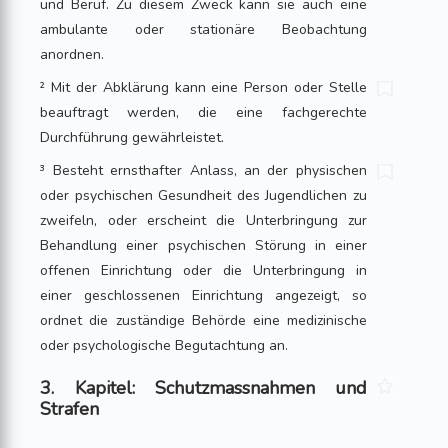
und Beruf. Zu diesem Zweck kann sie auch eine
ambulante oder stationäre Beobachtung
anordnen.
² Mit der Abklärung kann eine Person oder Stelle
beauftragt werden, die eine fachgerechte
Durchführung gewährleistet.
³ Besteht ernsthafter Anlass, an der physischen
oder psychischen Gesundheit des Jugendlichen zu
zweifeln, oder erscheint die Unterbringung zur
Behandlung einer psychischen Störung in einer
offenen Einrichtung oder die Unterbringung in
einer geschlossenen Einrichtung angezeigt, so
ordnet die zuständige Behörde eine medi­zinische
oder psychologische Begutachtung an.
3. Kapitel: Schutzmassnahmen und
Strafen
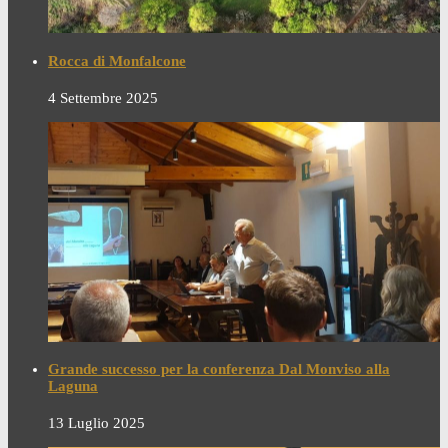
Rocca di Monfalcone
4 Settembre 2025
Grande successo per la conferenza Dal Monviso alla
Laguna
13 Luglio 2025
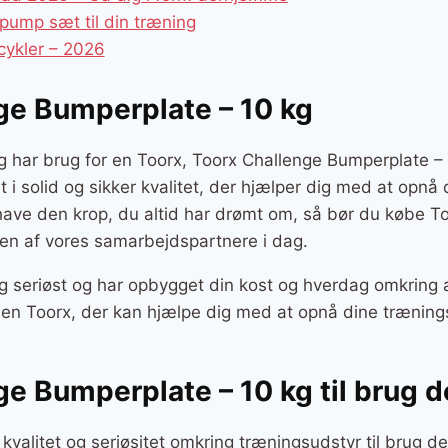
ump sæt til din træning
cykler – 2026
ge Bumperplate – 10 kg
g har brug for en Toorx, Toorx Challenge Bumperplate – 
rt i solid og sikker kvalitet, der hjælper dig med at opnå
 have den krop, du altid har drømt om, så bør du købe T
 en af vores samarbejdspartnere i dag.
g seriøst og har opbygget din kost og hverdag omkring a
r en Toorx, der kan hjælpe dig med at opnå dine træning
ge Bumperplate – 10 kg til brug
 kvalitet og seriøsitet omkring træningsudstyr til brug 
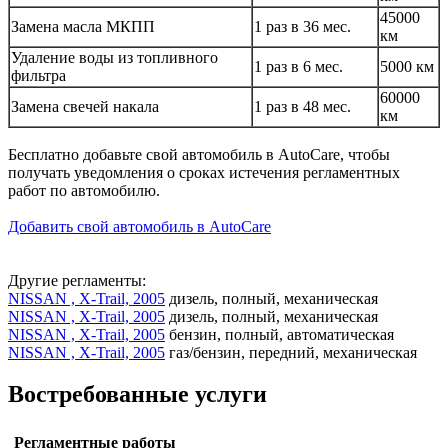
45000
Замена масла МКПП
1 раз в 36 мес.
км
Удаление воды из топливного
1 раз в 6 мес.
5000 км
фильтра
60000
Замена свечей накала
1 раз в 48 мес.
км
Бесплатно добавьте свой автомобиль в AutoCare, чтобы
получать уведомления о сроках истечения регламентных
работ по автомобилю.
Добавить свой автомобиль в AutoCare
Другие регламенты:
NISSAN , X-Trail, 2005
дизель, полный, механическая
NISSAN , X-Trail, 2005
дизель, полный, механическая
NISSAN , X-Trail, 2005
бензин, полный, автоматическая
NISSAN , X-Trail, 2005
газ/бензин, передний, механическая
Востребованные услуги
Регламентные работы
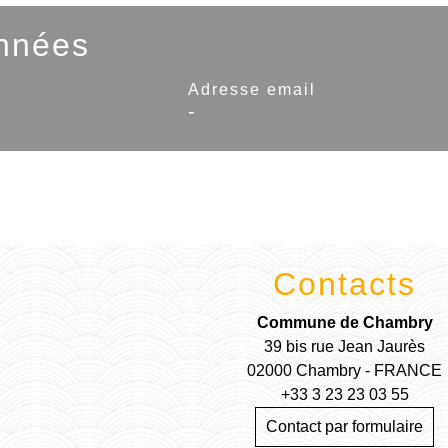
nnées
Adresse email
-
Contacts
Commune de Chambry
39 bis rue Jean Jaurès
02000 Chambry - FRANCE
+33 3 23 23 03 55
Contact par formulaire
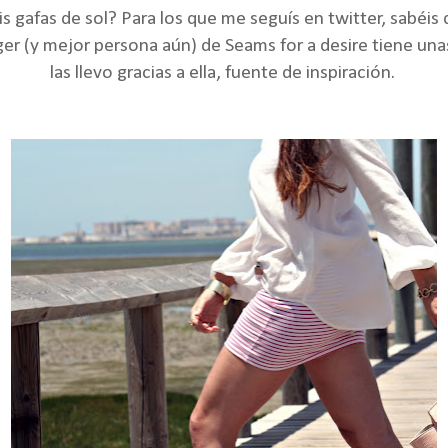
s gafas de sol? Para los que me seguís en
twitter
, sabéis
gger (y mejor persona aún) de
Seams for a desire
tiene una
las llevo gracias a ella, fuente de inspiración.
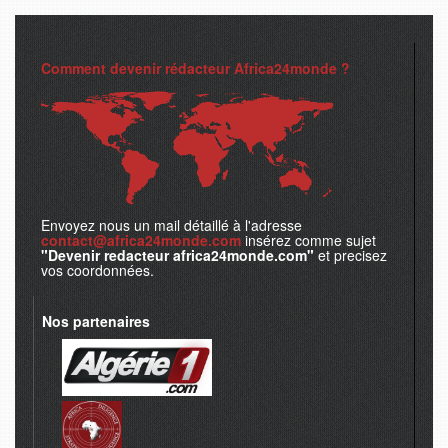
Comment devenir rédacteur Africa24monde ?
Envoyez nous un mail détaillé à l'adresse
contact@africa24monde.com
insérez comme sujet
"Devenir redacteur africa24monde.com"
et precisez
vos coordonnées.
Nos partenaires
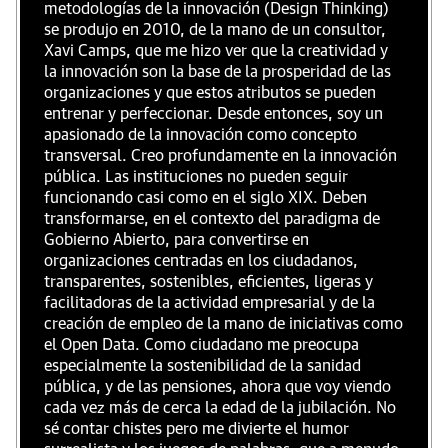
metodologías de la innovación (Design Thinking)
se produjo en 2010, de la mano de un consultor,
Xavi Camps, que me hizo ver que la creatividad y
la innovación son la base de la prosperidad de las
organizaciones y que estos atributos se pueden
entrenar y perfeccionar. Desde entonces, soy un
apasionado de la innovación como concepto
transversal. Creo profundamente en la innovación
pública. Las instituciones no pueden seguir
funcionando casi como en el siglo XIX. Deben
transformarse, en el contexto del paradigma de
Gobierno Abierto, para convertirse en
organizaciones centradas en los ciudadanos,
transparentes, sostenibles, eficientes, ligeras y
facilitadoras de la actividad empresarial y de la
creación de empleo de la mano de iniciativas como
el Open Data. Como ciudadano me preocupa
especialmente la sostenibilidad de la sanidad
pública, y de las pensiones, ahora que voy viendo
cada vez más de cerca la edad de la jubilación. No
sé contar chistes pero me divierte el humor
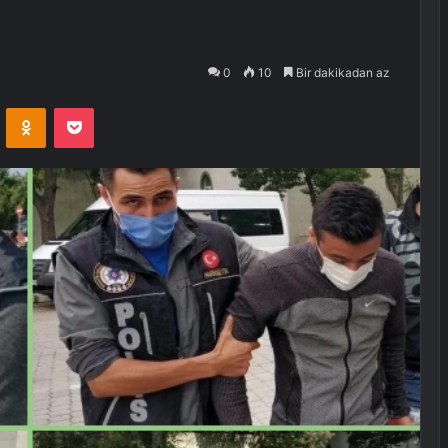
0
10
Bir dakikadan az
VKontakte
Odnoklassniki
Pocket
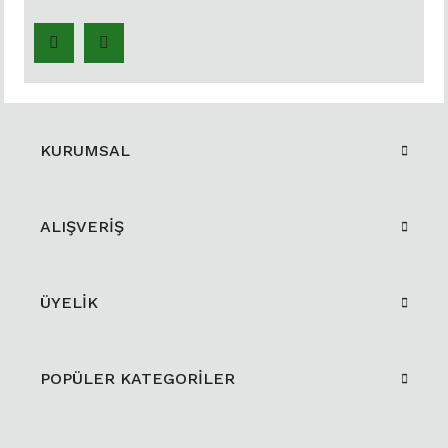
KURUMSAL
ALIŞVERİŞ
ÜYELİK
POPÜLER KATEGORİLER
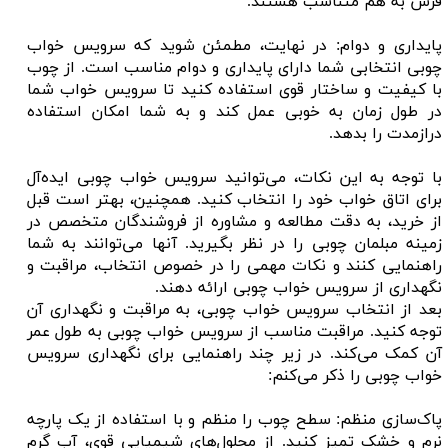
فرش به هم متناسب هستند.
پایداری و دوام: در نهایت، مطمئن شوید که سرویس خواب
چوبی انتخابی شما دارای پایداری و دوام مناسب است. از چوب
با کیفیت و ساختار قوی استفاده کنید تا سرویس خواب شما
در طول زمان به خوبی عمل کند و به شما امکان استفاده
درازمدت را بدهد.
با توجه به این نکات، می‌توانید سرویس خواب چوبی ایده‌آل
برای اتاق خواب خود را انتخاب کنید. همچنین، بهتر است قبل
از خرید، به دقت مطالعه و مشاوره از فروشندگان متخصص در
زمینه مبلمان چوبی را در نظر بگیرید. آنها می‌توانند به شما
راهنمایی کنند و نکات مهمی را در خصوص انتخاب، مراقبت و
نگهداری از سرویس خواب چوبی ارائه دهند.
بعد از انتخاب سرویس خواب چوبی، به مراقبت و نگهداری آن
توجه کنید. مراقبت مناسب از سرویس خواب چوبی به طول عمر
آن کمک می‌کند. در زیر چند راهنمایی برای نگهداری سرویس
خواب چوبی را ذکر می‌کنم:
پاک‌سازی منظم: سطح چوب را منظم و با استفاده از یک پارچه
نرم و خشک تمیز کنید. از محلول‌های شیمیایی قوی، آب گرم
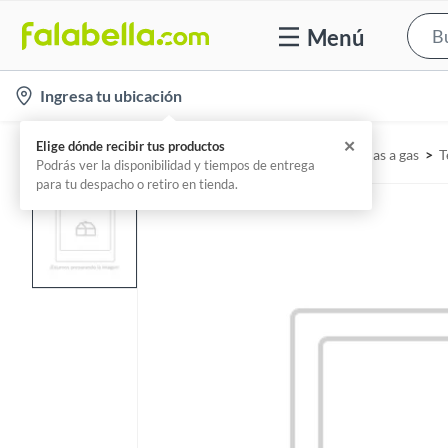
Menú
l
Ingresa tu ubicación
o
c
✕
Elige dónde recibir tus productos
Home
Cocina y baño - Baño
Termas
Termas a gas
T
a
Podrás ver la disponibilidad y tiempos de entrega
para tu despacho o retiro en tienda.
t
i
o
n
-
i
c
o
n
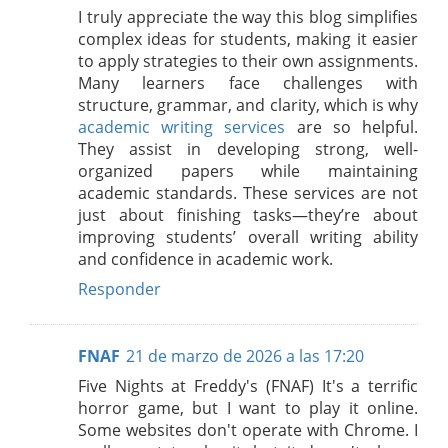
I truly appreciate the way this blog simplifies
complex ideas for students, making it easier
to apply strategies to their own assignments.
Many learners face challenges with
structure, grammar, and clarity, which is why
academic writing services
are so helpful.
They assist in developing strong, well-
organized papers while maintaining
academic standards. These services are not
just about finishing tasks—they’re about
improving students’ overall writing ability
and confidence in academic work.
Responder
FNAF
21 de marzo de 2026 a las 17:20
Five Nights at Freddy's (FNAF) It's a terrific
horror game, but I want to play it online.
Some websites don't operate with Chrome. I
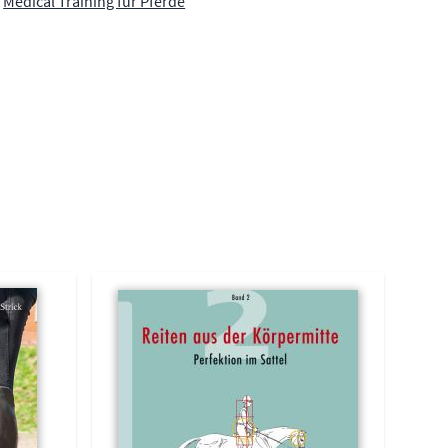
Medical Training für Pferde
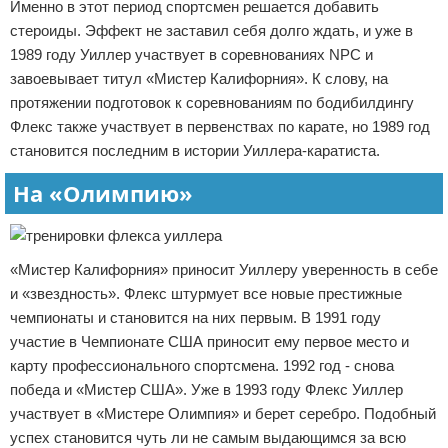
Именно в этот период спортсмен решается добавить
стероиды. Эффект не заставил себя долго ждать, и уже в
1989 году Уиллер участвует в соревнованиях NPC и
завоевывает титул «Мистер Калифорния». К слову, на
протяжении подготовок к соревнованиям по бодибилдингу
Флекс также участвует в первенствах по карате, но 1989 год
становится последним в истории Уиллера-каратиста.
На «Олимпию»
«Мистер Калифорния» приносит Уиллеру уверенность в себе
и «звездность». Флекс штурмует все новые престижные
чемпионаты и становится на них первым. В 1991 году
участие в Чемпионате США приносит ему первое место и
карту профессионального спортсмена. 1992 год - снова
победа и «Мистер США». Уже в 1993 году Флекс Уиллер
участвует в «Мистере Олимпия» и берет серебро. Подобный
успех становится чуть ли не самым выдающимся за всю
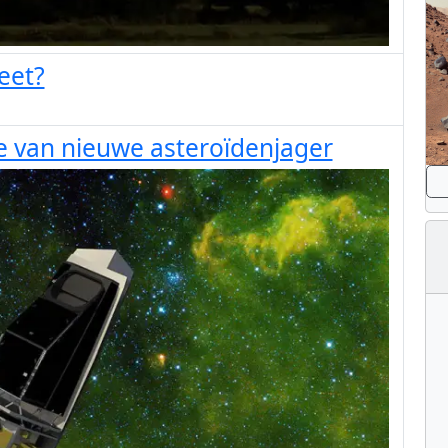
eet?
e van nieuwe asteroïdenjager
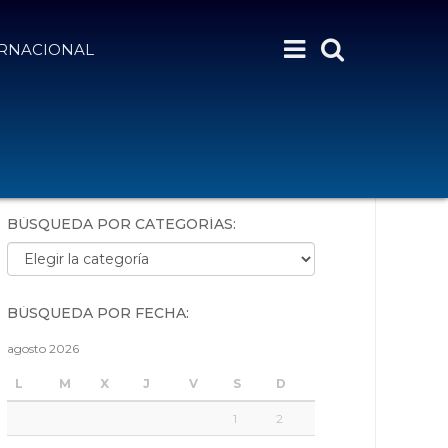
ERNACIONAL
BÚSQUEDA POR PALABRAS:
BÚSQUEDA POR CATEGORÍAS:
Búsqueda por categorías:
BÚSQUEDA POR FECHA:
agosto 2026
L
M
X
J
V
S
D
1
2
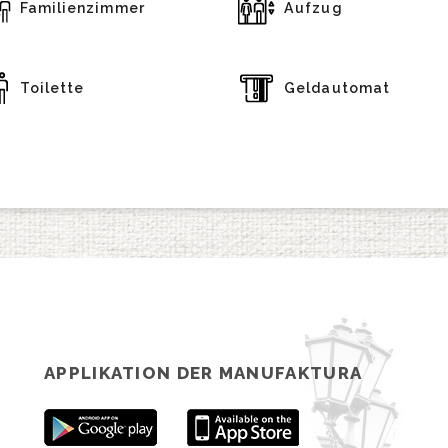
Familienzimmer
Aufzug
Toilette
Geldautomat
APPLIKATION DER MANUFAKTURA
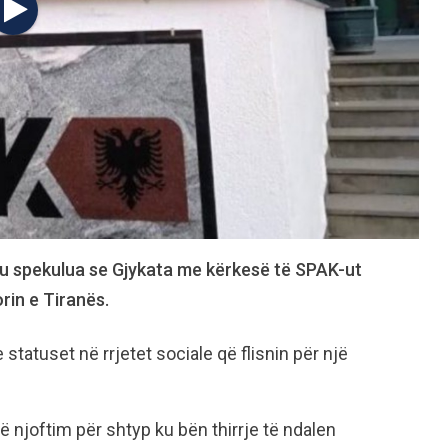
u spekulua se Gjykata me kërkesë të SPAK-ut
rin e Tiranës.
statuset në rrjetet sociale që flisnin për një
njoftim për shtyp ku bën thirrje të ndalen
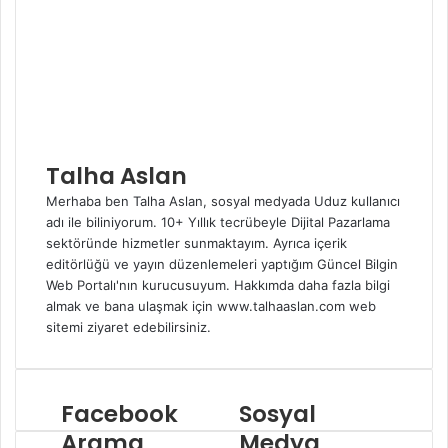
Talha Aslan
Merhaba ben Talha Aslan, sosyal medyada Uduz kullanıcı
adı ile biliniyorum. 10+ Yıllık tecrübeyle Dijital Pazarlama
sektöründe hizmetler sunmaktayım. Ayrıca içerik
editörlüğü ve yayın düzenlemeleri yaptığım Güncel Bilgin
Web Portalı'nın kurucusuyum. Hakkımda daha fazla bilgi
almak ve bana ulaşmak için www.talhaaslan.com web
sitemi ziyaret edebilirsiniz.
W
I
e
n
b
s
Facebook
Sosyal
s
t
i
a
Arama
Medya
..............................
The answer must be the part of the records that opens with the line containing "ordnet die zuständige" and closes with the line containing "en af vores samarbejdspartnere i dag.", reproduced exactly, with no pictures.

§ SOLUTION
ordnet die zuständige Behörde eine medi­zinische
oder psychologische Begutachtung an.
3. Kapitel: Schutzmassnahmen und
Strafen
Rocca di Monfalcone
4 Settembre 2025
Grande successo per la conferenza Dal Monviso alla
Laguna
13 Luglio 2025
ump sæt til din træning
cykler – 2026
ge Bumperplate – 10 kg
g har brug for en Toorx, Toorx Challenge Bumperplate – 
rt i solid og sikker kvalitet, der hjælper dig med at opnå
 have den krop, du altid har drømt om, så bør du købe T
 en af vores samarbejdspartnere i dag.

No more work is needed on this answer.